Cross-chain protocol Poly Network has informed users of an exploit which resulted in over $600 million worth of assets being taken by hackers.
The Biggest Hack in Crypto History
In a tweet posted Tuesday, Poly Network revealed that it had fallen victim to a hack, resulting in the loss of over $600 million worth of assets across the Binance Smart Chain, Ethereum mainnet, and the Polygon network.
Important Notice:
We are sorry to announce that #PolyNetwork was attacked on @BinanceChain @ethereum and @0xPolygon Assets had been transferred to hacker's following addresses:
ETH: 0xC8a65Fadf0e0dDAf421F28FEAb69Bf6E2E589963
BSC: 0x0D6e286A7cfD25E0c01fEe9756765D8033B32C71— Poly Network (@PolyNetwork2) August 10, 2021
Poly Network lists the addresses where funds were transferred to in the same Twitter thread, requesting that miners and crypto exchanges blacklist tokens coming from the hacker’s addresses.
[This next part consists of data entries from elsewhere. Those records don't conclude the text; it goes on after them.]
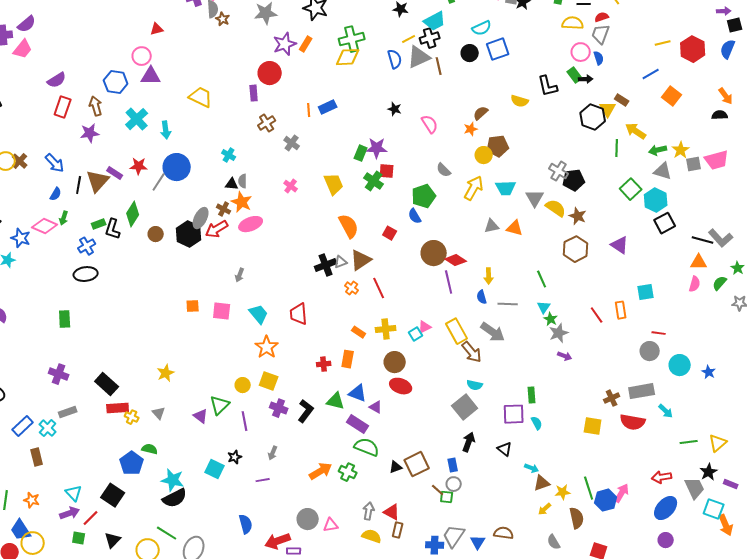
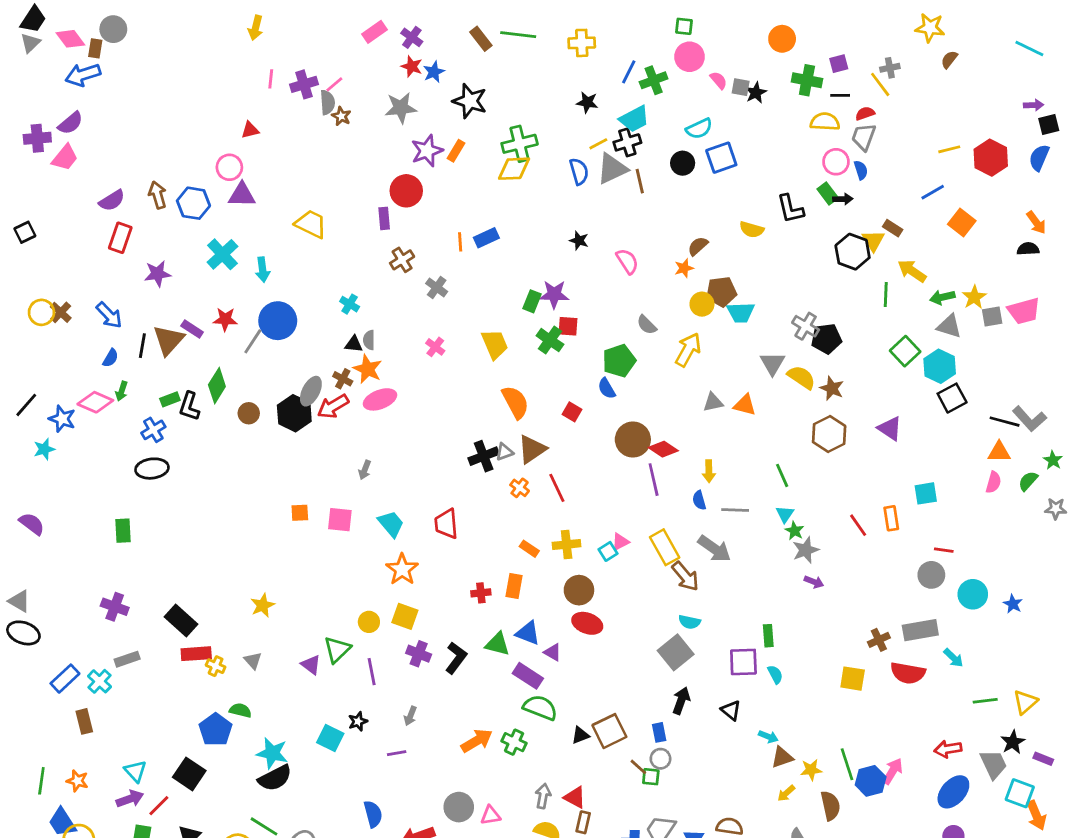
brown arrow: (96, 106) -> (158, 195), moved
cyan trapezoid: (506, 188) -> (741, 312), moved

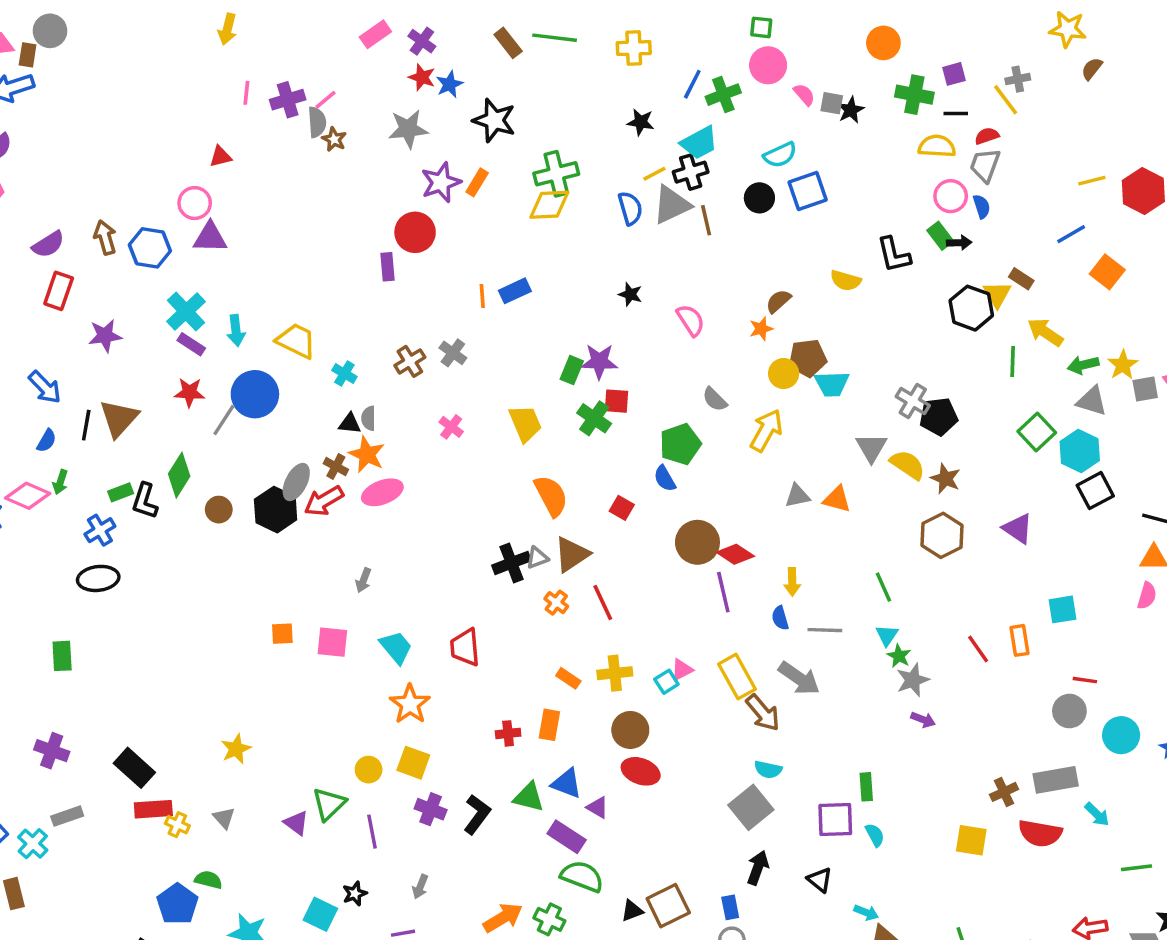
yellow trapezoid: (311, 224) -> (296, 341), moved
brown cross: (402, 260) -> (410, 361), moved
purple rectangle: (192, 329) -> (191, 344), moved

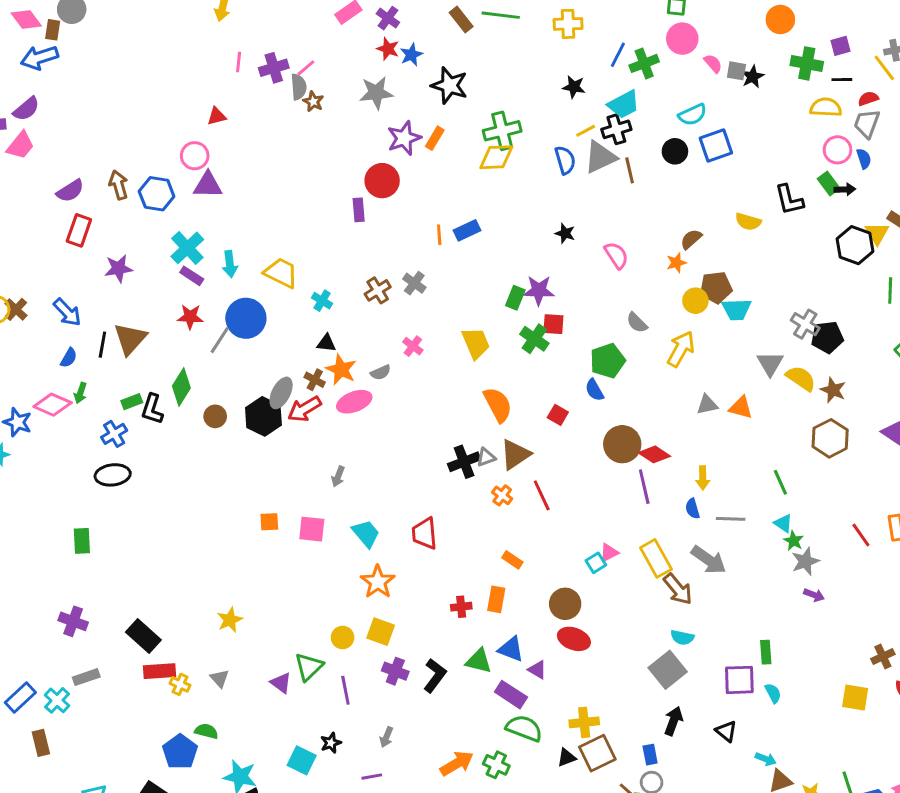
gray semicircle: (369, 418) -> (381, 372), moved, turned -114
cyan triangle: (887, 635) -> (783, 523), turned -30
yellow cross: (615, 673) -> (584, 722), moved

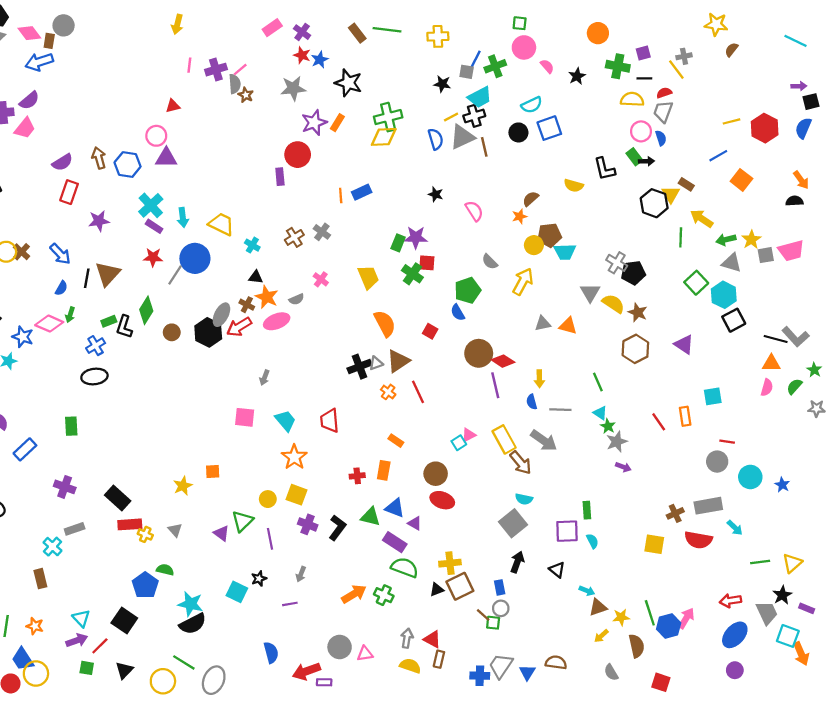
gray square: (736, 71) -> (467, 72), moved
orange square: (269, 522) -> (213, 471), moved
blue rectangle: (20, 698) -> (25, 449), moved

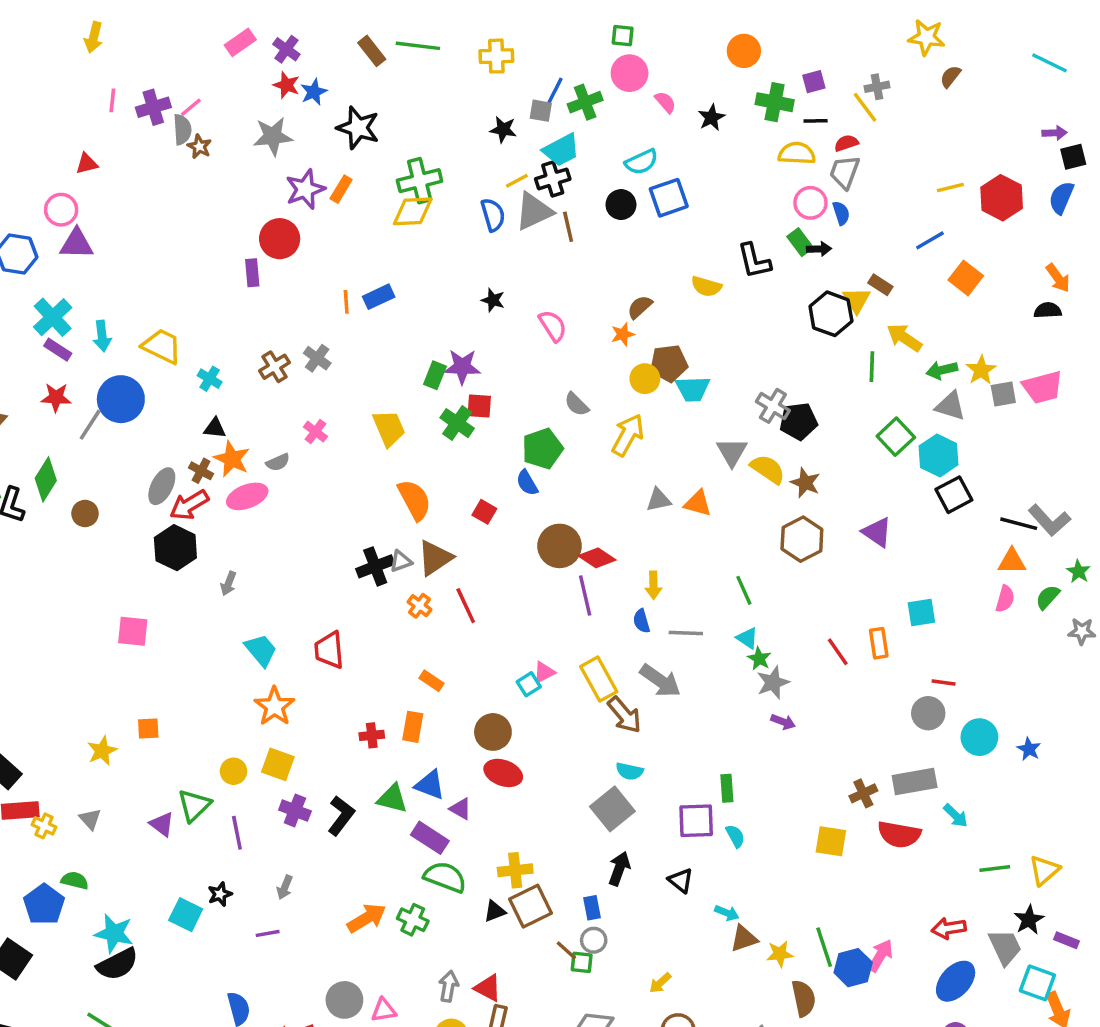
black hexagon: (208, 332) -> (175, 548), moved
pink square: (245, 417) -> (133, 631), moved
yellow arrow: (601, 636) -> (660, 983), moved

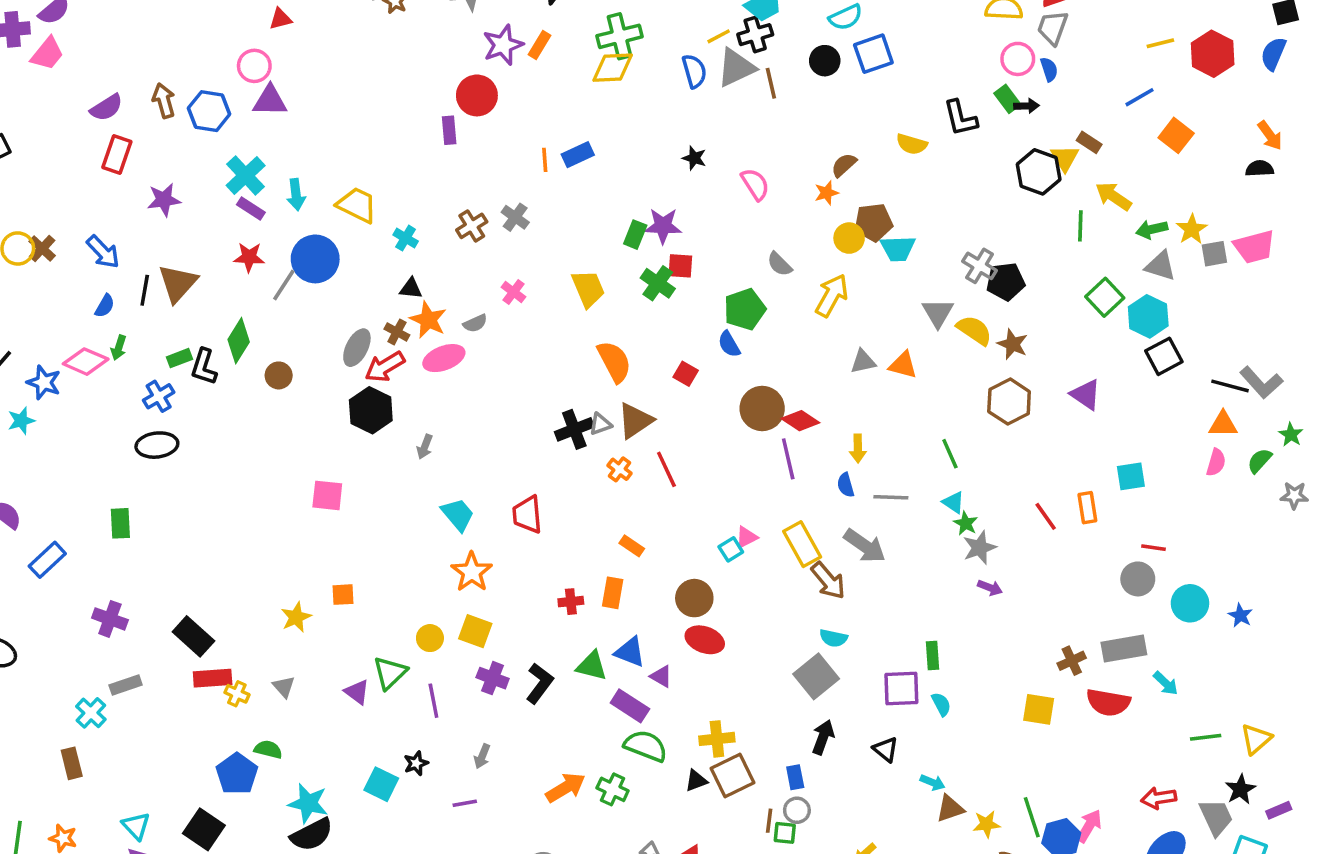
purple rectangle: (1066, 940) -> (1279, 810), turned -45
brown line: (566, 950) -> (769, 821), turned 55

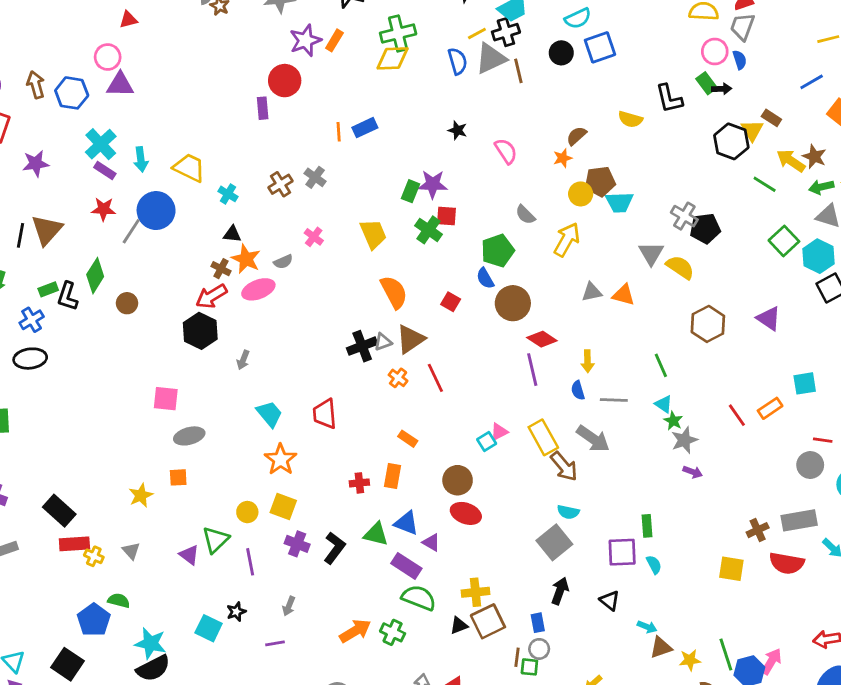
green line: (1080, 226) -> (765, 184), turned -60
brown star: (1013, 344) -> (814, 157), moved
gray ellipse: (357, 348) -> (189, 436), moved, turned 48
brown circle: (762, 408) -> (513, 303), moved
orange rectangle: (1087, 508) -> (770, 408), turned 65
Additionally, Poly Network has threatened legal action, urging the hackers to return all assets taken.
Estimates of the amount taken vary, with at least $264 million stolen on Ethereum, $250 million from the Binance Smart Chain, and a further $85 million on Polygon. As Poly Network is a multi-chain protocol used by many projects, the full extent of the damage may not have been identified yet.
As news of the hack circulated online, members of the crypto community were quick to act. Moments before the hacker attempted to deposit the stolen funds into Curve Finance, Tether CTO Paolo Ardoino blacklisted the hacker’s address, freezing the USDT funds. Unfortunately, the hacker still managed to transfer some UDSC funds into Curve’s stablecoin pool, making a recovery near impossible.
. @Tether_to just froze ~33M $USDt on 0xC8a65Fadf0e0dDAf421F28FEAb69Bf6E2E589963 as part of the #PolyNetwork hack https://t.co/EviPTAkQJD
— Paolo Ardoino (@paoloardoino) August 10, 2021
While the Poly Network hack looks to be the largest case of cryptocurrency theft in history, it may also rank highly compared to the biggest heists of all time. Only one other incident looks to have resulted in more money lost when Saddam Hussein’s son took $930 million from the Bank of Iraq days before the Iraq invasion in 2003.